For the comparison of the risk associated with myocarditis, including cases with and without pericarditis, two physician reviewers (YC Lin, CH Chang) independently evaluated each study and extracted relevant characteristics. Disagreement on specific studies between the two reviewers was resolved through discussion. Extracted information included country, study period, study population, data source, data collection, case definition, ascertainment and criteria, observational period after vaccination, number of study participants, and outcomes. Reported rates of myocarditis at 0–7, 0–21, or 0–28 days after vaccination or without restriction on time of onset after vaccination were extracted if these data were available.

Results

We identified 327 studies on mRNA COVID-19 vaccine-associated myocarditis and pericarditis from the computerized literature databases, systematic review reference lists, and the websites of health authorities in several countries (Supplementary Figure 1). A total of 301 studies were excluded because they were case reports, case series, and cohort studies in which the participants were not taken from the general population. We identified 26 potentially eligible reports or surveillance data. Among them, data from Australia,¹⁷ three Canadian studies,^9,18,19 Denmark and Nordic countries,^12,20,21 France,²² Hong Kong,^11,23 two Israeli studies,^7,24 two Japanese studies,^25,26 Taiwan,²⁷ and three studies from the US^8,28,29 met our inclusion criteria. Reports or surveillance data from England or the UK,^30–32 Germany,³³ Italy,³⁴ Singapore,¹⁰ and South Korea^35–37 did not provide sufficient information and were excluded.
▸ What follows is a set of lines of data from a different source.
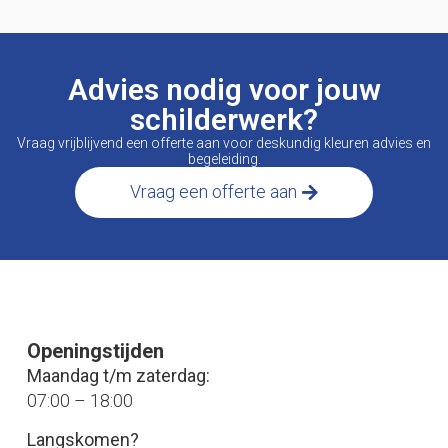
Advies nodig voor jouw
schilderwerk?
Vraag vrijblijvend een offerte aan voor deskundig kleuren advies en
begeleiding.
Vraag een offerte aan
Openingstijden
Maandag t/m zaterdag:
07:00 – 18:00
Langskomen?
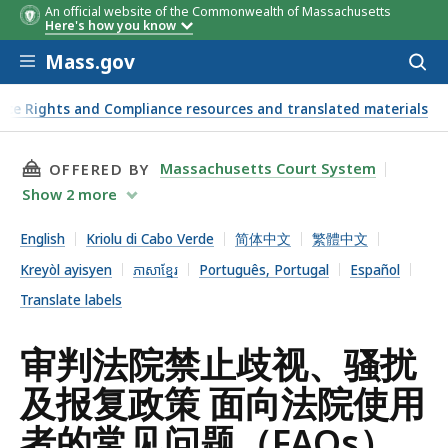
An official website of the Commonwealth of Massachusetts
Here's how you know
Skip to main content
Mass.gov
Acces
to
sear
lace Rights and Compliance resources and translated materials
THIS PAGE, 审判法院禁止歧视、骚扰及报复政策 面
Massachusetts Court System
OFFERED BY
Show
2
more
English
Kriolu di Cabo Verde
简体中文
繁體中文
Kreyòl ayisyen
ភាសាខ្មែរ
Português, Portugal
Español
Translate labels
审判法院禁止歧视、骚扰
及报复政策 面向法院使用
者的常见问题（FAQs）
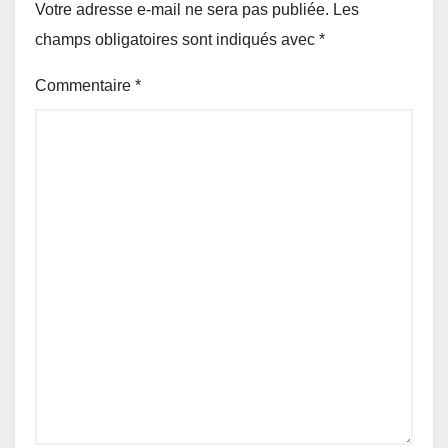
Votre adresse e-mail ne sera pas publiée.
Les
champs obligatoires sont indiqués avec
*
Commentaire
*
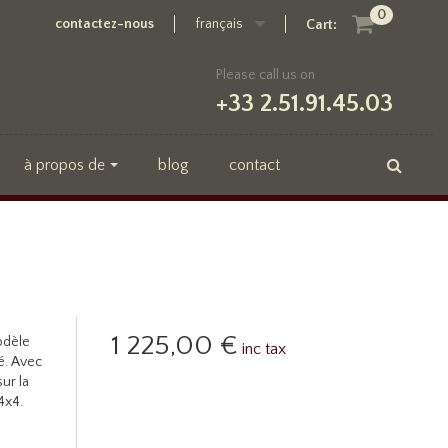
0
contactez-nous
français
Cart:
Please call us on
+33 2.51.91.45.03
à propos de
blog
contact
1 225,00 €
modèle
inc tax
é. Avec
ur la
4x4.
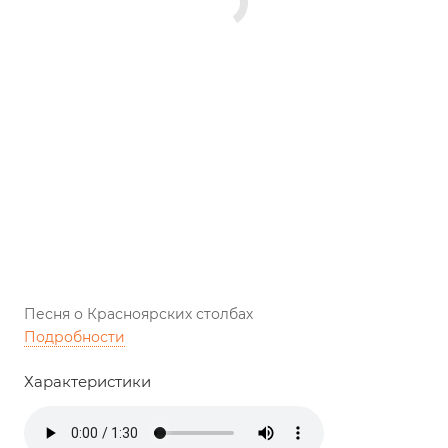
Песня о Красноярских столбах
Подробности
Характеристики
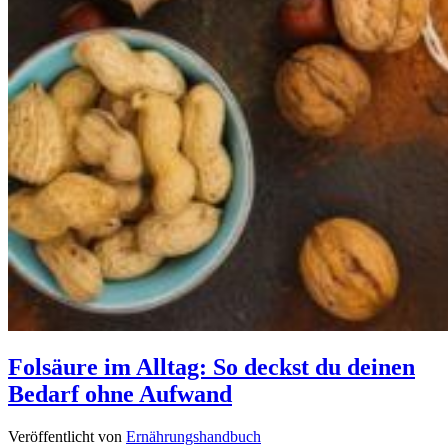
Folsäure im Alltag: So deckst du deinen
Bedarf ohne Aufwand
Veröffentlicht von
Ernährungshandbuch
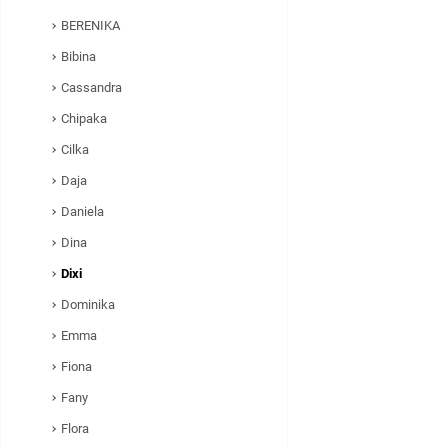
BERENIKA
Bibina
Cassandra
Chipaka
Cilka
Daja
Daniela
Dina
Dixi
Dominika
Emma
Fiona
Fany
Flora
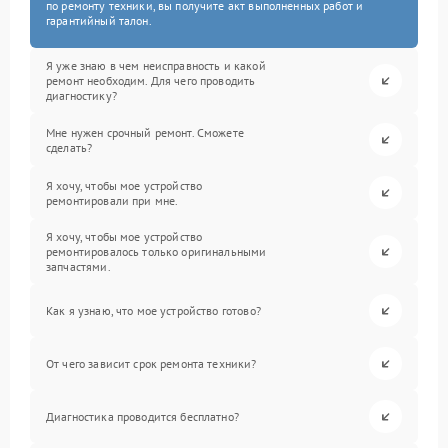
по ремонту техники, вы получите акт выполненных работ и
гарантийный талон.
Я уже знаю в чем неисправность и какой
ремонт необходим. Для чего проводить
диагностику?
Мне нужен срочный ремонт. Сможете
сделать?
Я хочу, чтобы мое устройство
ремонтировали при мне.
Я хочу, чтобы мое устройство
ремонтировалось только оригинальными
запчастями.
Как я узнаю, что мое устройство готово?
От чего зависит срок ремонта техники?
Диагностика проводится бесплатно?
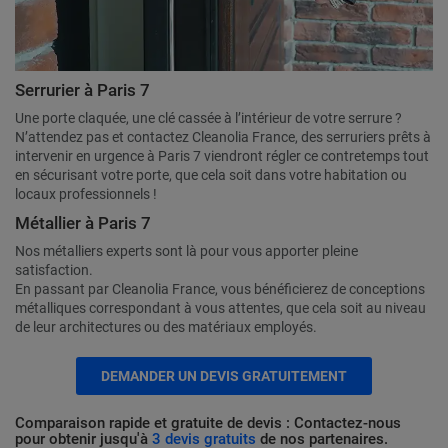
Serrurier à Paris 7
Une porte claquée, une clé cassée à l’intérieur de votre serrure ?
N’attendez pas et contactez Cleanolia France, des serruriers prêts à
intervenir en urgence à Paris 7 viendront régler ce contretemps tout
en sécurisant votre porte, que cela soit dans votre habitation ou
locaux professionnels !
Métallier à Paris 7
Nos métalliers experts sont là pour vous apporter pleine
satisfaction.
En passant par Cleanolia France, vous bénéficierez de conceptions
métalliques correspondant à vous attentes, que cela soit au niveau
de leur architectures ou des matériaux employés.
DEMANDER UN DEVIS GRATUITEMENT
Comparaison rapide et gratuite de devis : Contactez-nous
pour obtenir jusqu'à
3 devis gratuits
de nos partenaires.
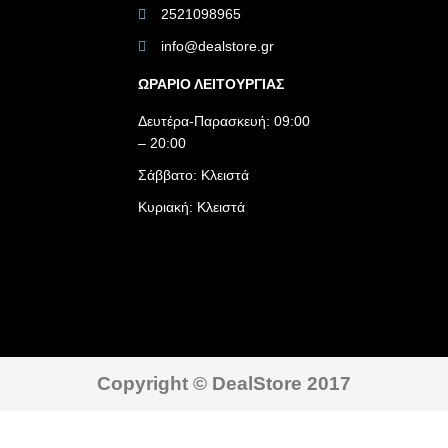
2521098965
info@dealstore.gr
ΩΡΑΡΙΟ ΛΕΙΤΟΥΡΓΙΑΣ​
Δευτέρα-Παρασκευή: 09:00
– 20:00
Σάββατο: Κλειστά
Κυριακή: Κλειστά
Copyright © DealStore 2017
The characteristics of the 17 studies from 10 countries are listed in Table 1.

Table 1 Characteristics of Seventeen Population-Based Studies Included for the Comparison of the Sex- and Age-Specific Incidence of Myocarditis and/or Pericarditis Following mRNA COVID-19 Vaccinations

Eligible Studies

Of the included studies, Israel and Hong Kong granted emergency authorization only for BNT162b2, whereas other countries approved both BNT162b2 and the mRNA-1273 vaccine. Taiwan recommended a minimum between-dose interval of 4 weeks for adults and 12 weeks for teenagers aged 12–17 years, the other countries adopted 3 to 4-week between-dose intervals for both adults and adolescents. Notably, in Canada, an initial delay in scheduling the second dose because of limited vaccine supply resulted in a longer between-dose interval. We found substantial discrepancies in surveillance methods, case definitions, and observation periods after vaccination across countries. In contrast to the passive surveillance adopted by other countries, the Health Departments of Israel, Hong Kong, and Canada implemented active surveillance for all hospitalized cases. The majority of studies, including Australia, Canada (Ontario), Canada (nationwide), Denmark (Husby et al), France, Hong Kong, Israel, Japan (MHLW), Japan (Yamaguchi et al), Taiwan, the US (VAERS) and the US (VSD), undertook a review of the case history to ascertain whether the diagnostic criteria were met and whether the inclusion criteria were satisfied. Israel included only definite and probable cases of certainty according to the Brighton Collaboration case definition, whereas Canada, Hong Kong, Japan, and Taiwan also enrolled cases classified as possible. The US enrolled patients that were classified as confirmed and probable cases based on Centers for Disease Control and Prevention (CDC) case definitions. Both sets of criteria utilize clinical symptoms, biomarkers, imaging study, and electrocardiogram as diagnostic standards (Supplementary Materials 1–3). In addition, the observation period after vaccination varied in each study. The follow-up period was 7 days in the report from the US and in a nationwide Canadian study enrolling vaccines aged 18–39 years, 14 days in the Hong Kong study, 21 days in the Israeli study, and no restrictions on time were set in the Australian, French, Canadian (Ontario), Japanese, and Taiwanese reports. The follow-up period was set both 7 days and 21 days postvaccination in the Canadian (British Columbia) study. In the two reports from Japan, the follow-up period was 28 days in the study disclosed by Yamaguchi et.al, and there was no restriction on time in the surveillance data provided by the Ministry of Health, Labour and Welfare (MHLW) of Japan.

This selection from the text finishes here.